Edger Lee Masters & Lewis


Edger Lee Masters, a Chicagoan lawyer by vocation, but by avocation a poet, composed his “Spoon River Anthology” (1915), as a series of epitaph poetry influenced by the tenth century Greek Anthology. He had modeled it into a free verse pattern. This copy was given to him by William Marion Reedy of St. Lewis, editor of “Reedy’s Mirror”, in 1909.

The anthology was a chain of epigrams and epitaphs on love, life and death. Masters extended the set unconsciously into “Hod putt” and “Serepta the Cold” and other sketches to be released as the revised Spoon River Anthology. The thematic contents of the poems of the people of Spoon River were the stories as Heare said of Petersburg and Lewistown. They were characters inter-locked by fate and misjudged souls given a chance to be judged fairly and seriously. The “Henry George Weekly” was generous to publish this poetry. The “Mirror” published ten at a time. The book form consisting of two hundred and six poems was released in 1915. It was the faith of the speakers to welcome “freedom from earth’s sphere” after a lifetime of battle to be strong and true.

This was one of the most momentous works in American poetry. From the author’s autobiographical “Across Spoon River”, one could note, in retrospect, the poet’s revulsion towards village life. It was characterized by meanness and hypocrisy of a village in Southern Illinois, with which the poet was quite conversant. With his lawyer’s precise eye, Masters had a sharp look into the lives of these villagers whom he had half-forgotten, half-invented.

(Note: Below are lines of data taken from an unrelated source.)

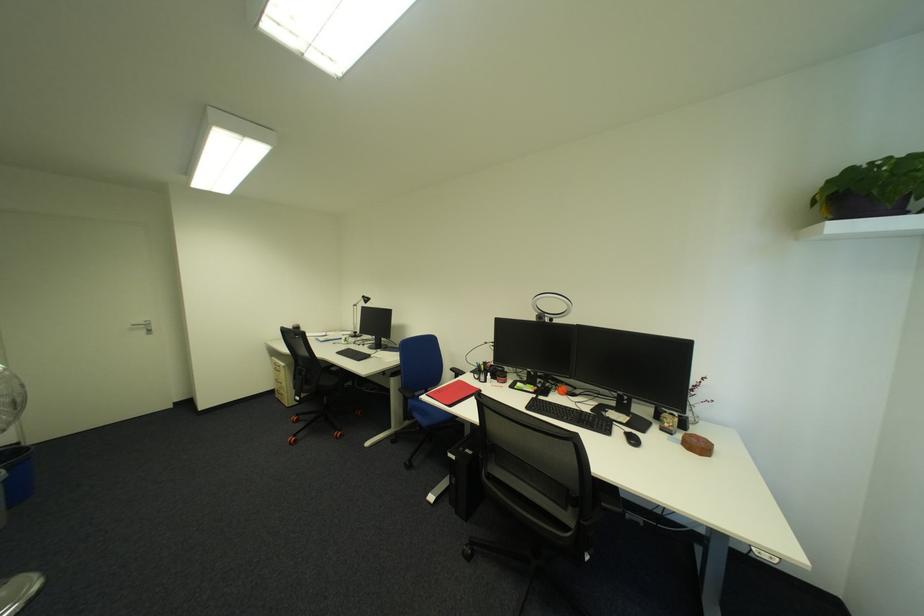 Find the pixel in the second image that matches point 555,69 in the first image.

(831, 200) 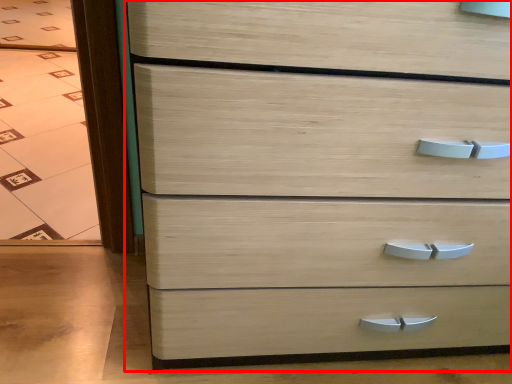 Question: From the image, what is the correct spatial relationship of chest of drawers (annotated by the red box) in relation to glass door?

Choices:
 (A) left
 (B) right

Answer: (B) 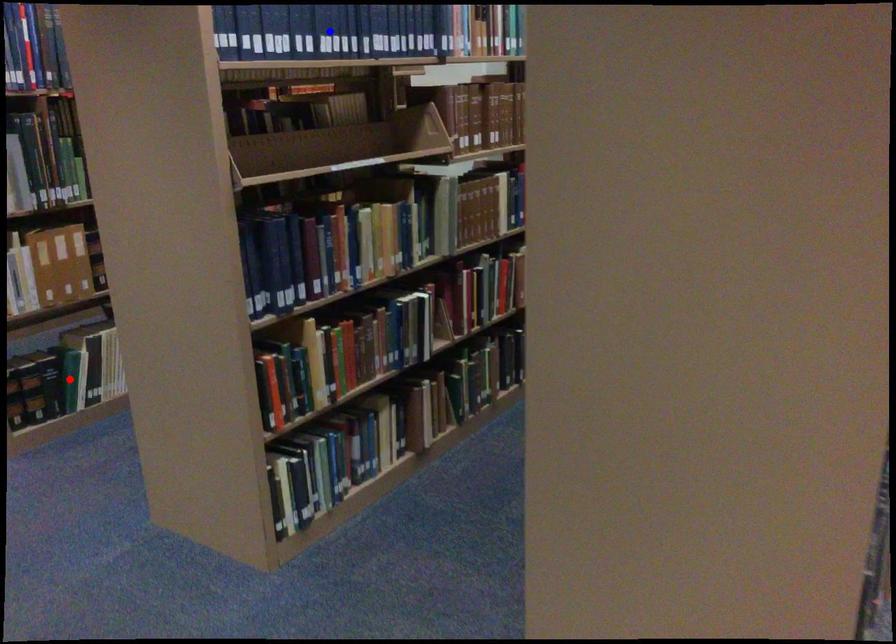 Question: Two points are marked on the image. Which point is closer to the camera?

Choices:
 (A) Blue point is closer.
 (B) Red point is closer.

Answer: (A) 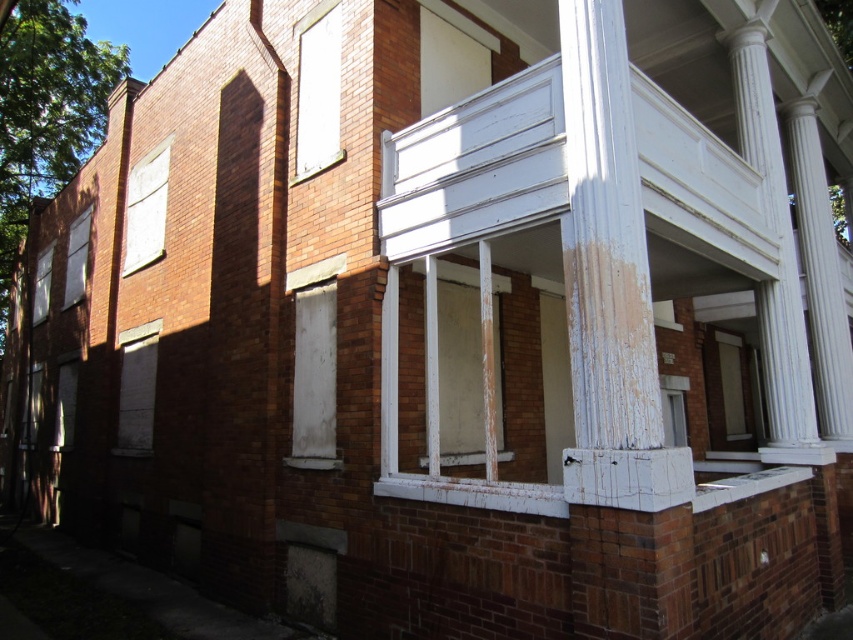 You are a contractor assessing the building for repairs. You notice the white painted wood window at center and the white matte sign at upper left. Which object requires more attention due to its larger size and potential structural impact?

The white matte sign at upper left requires more attention due to its larger size compared to the white painted wood window at center, which may pose greater structural concerns.

You are standing in front of the brick building and want to know which of the two points, point [469,436] or point [166,177], is nearer to you. Can you determine this based on the image?

Point [469,436] is closer to the viewer than point [166,177]. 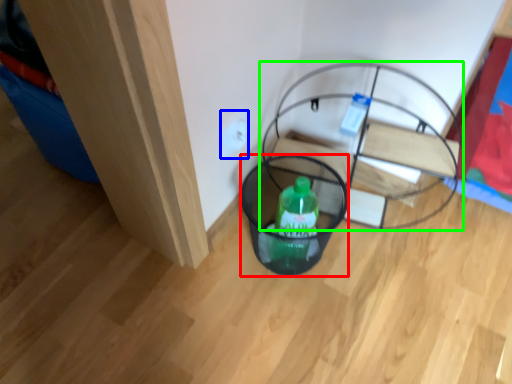 Question: Which is farther away from basket (highlighted by a red box)? electric outlet (highlighted by a blue box) or furniture (highlighted by a green box)?

Choices:
 (A) electric outlet
 (B) furniture

Answer: (A) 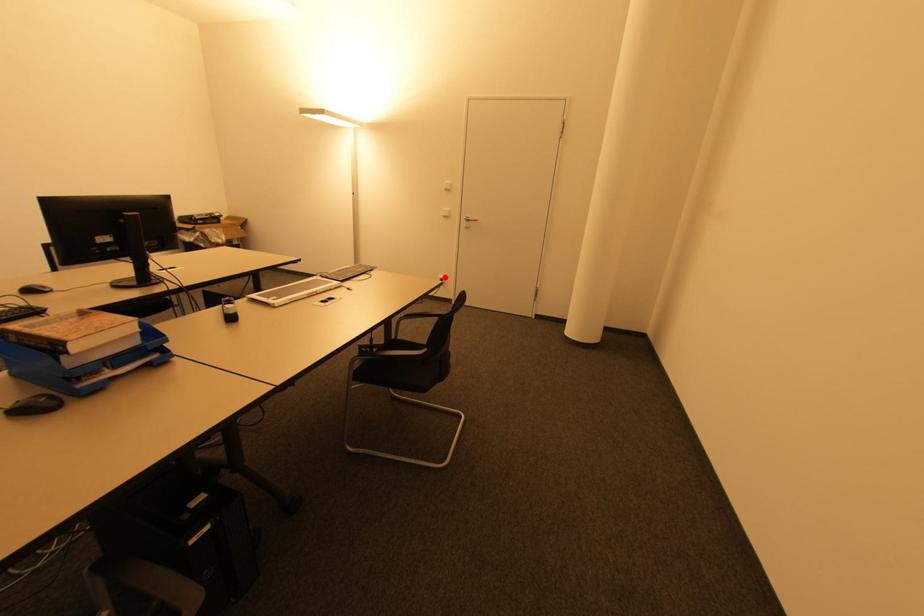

The epitaph form used in disclosing their secrets permitted the dead to give the lie to words or symbol carved on the gravestone. The device was to place a contrasting character that had exploited or hated or quietly loved each other. He had set up ironical partials to the fundamental tones of sudden death, suicide and isolated spirituality. Some of the heroic dead lay on the Hill since the days of pioneering. They could not understand their degenerate descendants and their reveries would add the perspective of time.

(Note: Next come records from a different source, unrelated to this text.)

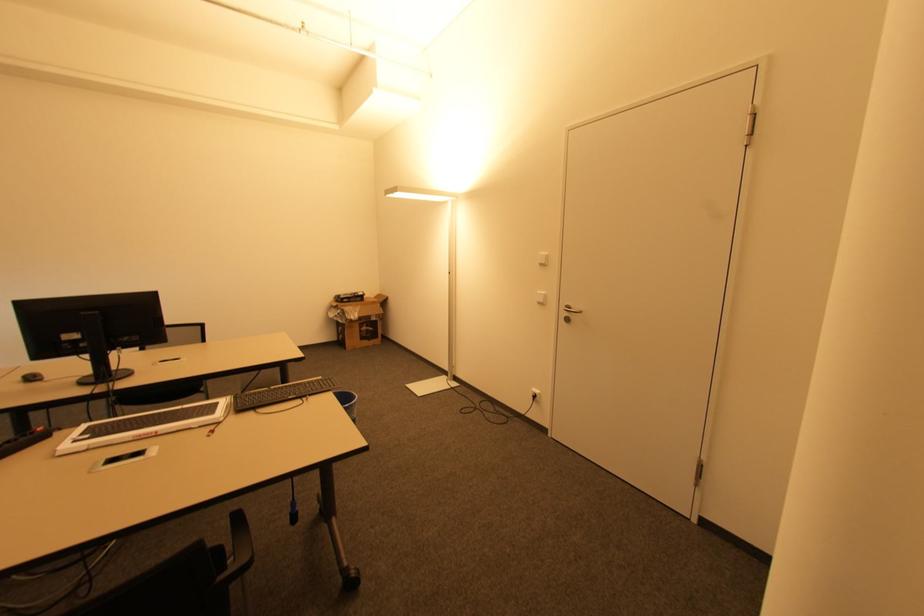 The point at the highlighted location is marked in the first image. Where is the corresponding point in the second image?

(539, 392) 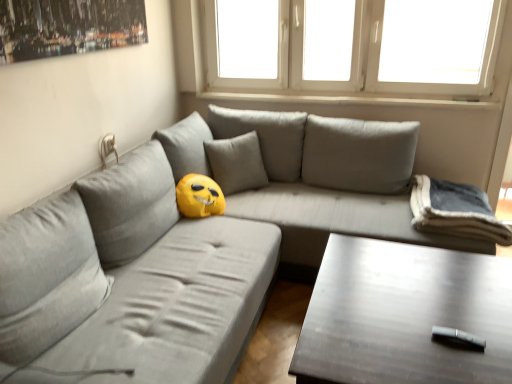 Question: From a real-world perspective, is white plastic window at upper center above or below yellow plush at center, which is the first pillow in left-to-right order?

Choices:
 (A) below
 (B) above

Answer: (B)

Question: In the image, is white plastic window at upper center positioned in front of or behind yellow plush at center, which is the first pillow in left-to-right order?

Choices:
 (A) behind
 (B) front

Answer: (B)

Question: Which is nearer to the white plastic window at upper center?

Choices:
 (A) gray fabric couch at center
 (B) dark wood table at lower right
 (C) gray fleece blanket at right, the 1th pillow in the right-to-left sequence
 (D) yellow plush at center, which is the first pillow in left-to-right order

Answer: (D)

Question: Which is nearer to the gray fleece blanket at right, the 1th pillow in the right-to-left sequence?

Choices:
 (A) gray fabric couch at center
 (B) dark wood table at lower right
 (C) yellow plush at center, positioned as the second pillow in right-to-left order
 (D) white plastic window at upper center

Answer: (B) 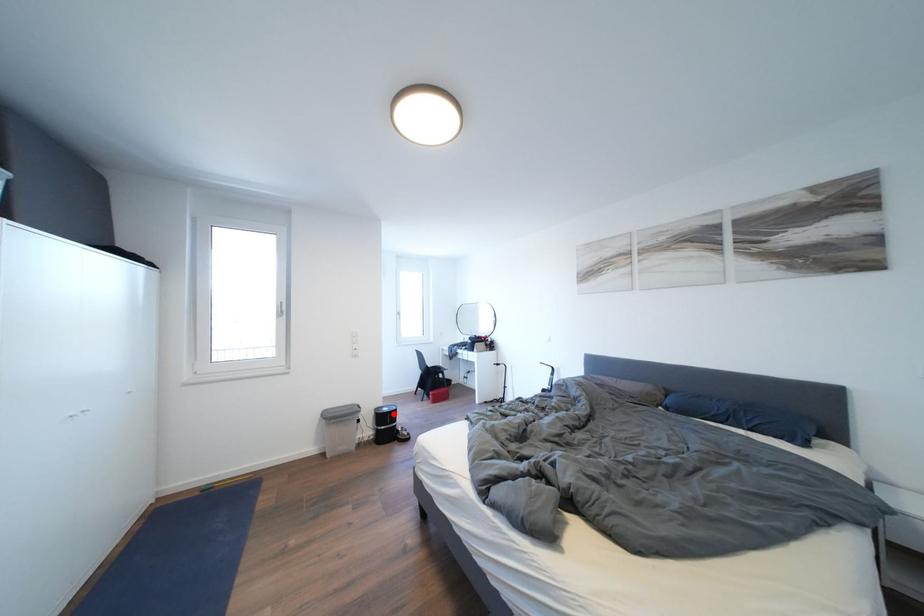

Living at a time when Anderson and Theodore Dreiser wrote, Masters became the mouthpiece of the character Jefferson Howard. “Foe of the Church with its charmer darkness. Friend of the human touch of the tavern”. Through his creative punctuations produced one a year steadily, his heyday was in the past, 1915, the year of the publication of “Spoon River Anthology".

The importance of this magnum opus was that it was well timed. Megapolis corrupting the American Eden was made to loom large over everybody in America. Sherwood Anderson and Sinclair Lewis were then ready to report the spread of infection into the villages, the erstwhile havens of Heaven, itself buttressed by the virtues of democracy. Masters was the first of the lifters of the veil of decency over the village of Winesburg, Ohio.

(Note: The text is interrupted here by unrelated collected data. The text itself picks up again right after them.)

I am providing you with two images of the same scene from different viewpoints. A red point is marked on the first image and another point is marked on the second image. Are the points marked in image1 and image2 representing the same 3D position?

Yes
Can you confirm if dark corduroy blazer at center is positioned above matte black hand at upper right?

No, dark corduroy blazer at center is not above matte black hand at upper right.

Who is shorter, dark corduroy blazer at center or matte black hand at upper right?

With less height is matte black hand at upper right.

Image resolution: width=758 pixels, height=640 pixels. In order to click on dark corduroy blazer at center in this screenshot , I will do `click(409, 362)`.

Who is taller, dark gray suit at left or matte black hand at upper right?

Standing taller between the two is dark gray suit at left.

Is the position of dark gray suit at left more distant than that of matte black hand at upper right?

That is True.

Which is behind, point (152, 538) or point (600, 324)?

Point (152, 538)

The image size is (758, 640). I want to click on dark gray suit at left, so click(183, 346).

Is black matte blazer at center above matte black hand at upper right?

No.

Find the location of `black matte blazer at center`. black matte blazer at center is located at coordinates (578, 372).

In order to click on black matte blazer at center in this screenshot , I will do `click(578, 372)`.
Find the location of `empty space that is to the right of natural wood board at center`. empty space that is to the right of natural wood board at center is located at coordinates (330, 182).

The question would arise, whether this was the single biggest influence on the Nobel-prize-winning novel “Main Street” (1920) written by Sinclair Lewis. Opposing critics like the academics alleged that “Main Street” was an echo of the “Spoon River Anthology”. Lewis made his reply in unmincing terms that though he had heard it in parts, he never had read it. Lewis was quite influenced by his forebear, Edgar Lee Masters.

But “Main Street” was a superior societal documentary, with Carol Kennicott as an individual, sophisticated to the core, ready to wage her war-like reform on the Gopher-Prairie society. Also Lee Masters’ choice of medium was a limitation on him to express himself in clear, unambivalent terms. As a novel in prose, it stands out as superior to both “Spoon River Anthology” of Edgar Lee Masters and to the entire fiction of Sherwood Anderson.